Consultado sobre las perspectivas en materia de actividad económica, se mostró optimista y señaló que el salario ya se está recuperando desde febrero como así también las jubilaciones. “El salario privado registrado subió en febrero 14.1% versus una inflación del 13,2”, aseveró el funcionario.
Pero agregó que “también la recuperación depende de cuán exitosos seamos nosotros en convencerlos a ustedes (los empresarios)”. En este sentido reflexionó que cambiaron los hechos, a partir del superávit fiscal y en la cuenta corriente, pero “no las expectativas”.
Al respecto sostuvo que “es un momento para ponerse muy positivo porque la sociedad también está aguantando”, en circunstancias en que “estamos frente a un cambio mucho más profundo de lo que se hizo en el pasado”.
Se comprometió a que “si ustedes compran este cambio, no solo con el voto sino con acciones vamos a poder bajar impuestos…cada peso que tenga de superávit se los vamos a devolver a ustedes con baja de impuestos”.
El ministro también aclaró que si bien es importante la sanción de la ley bases por el soporte político que significa -algo que observan los inversores extranjeros -, “no es condición sine qua non para tengamos equilibrio fiscal”.
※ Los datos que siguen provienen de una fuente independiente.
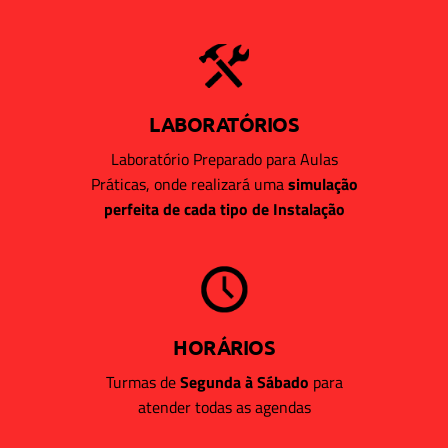
LABORATÓRIOS
Laboratório Preparado para Aulas
Práticas, onde realizará uma
simulação
perfeita de cada tipo de Instalação
HORÁRIOS
Turmas de
Segunda à Sábado
para
atender todas as agendas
Consideró que la recuperación de los salarios es clave, que “ya está empezando y claramente se va a continuar a lo largo del año”, y agregó que “somos muy optimistas sobre el proceso de desinflación”. Lo fundamentó en que ya no hay un mega sobrante de pesos y en que hay un cambio en las expectativas de donde se detuvo la huida del peso.
Desde este punto de vista, estimó que “hoy en muchos sectores los precios en dólares y en pesos quedaron claramente desfasados y la gente no los convalida”. Sostuvo que algunos empresarios se están dando cuenta y que otros no tienen más remedio que bajar los precios porque tienen productos perecederos y dijo que en algunos casos se están retrotrayendo a los valores de diciembre pasado. Estamos en “un excelente momento para que haya una recuperación rápida si logramos convencer a los actores económicos”.
Si bien consideró que es entendible que haya empresarios que se nieguen a recortar los precios tras 100 años de economía inflacionaria, afirmó que hoy la situación es muy diferente porque no hay déficit fiscal, no hay un mega sobrante monetario, se están recomponiendo las reservas y se registra superávit en el intercambio comercial.
Así, adelantó que “la gente no va a convalidar” precios altos y pidió “un cambio cultural” ya que si los empresarios entienden este proceso “la economía se recuperaría mucho más rápido” porque podrían vender más con los precios adecuados.
Refutó las críticas en cuanto a que son “morenistas” (por el ex secretario de Comercio, Guillermo Moreno) o “kirchneristas” por la intervención que tuvieron en la medicina prepaga. Desde este punto de vista, sostuvo que no controlan precios, sino que “controlamos conductas” frente a una oferta que consideró cartelizada.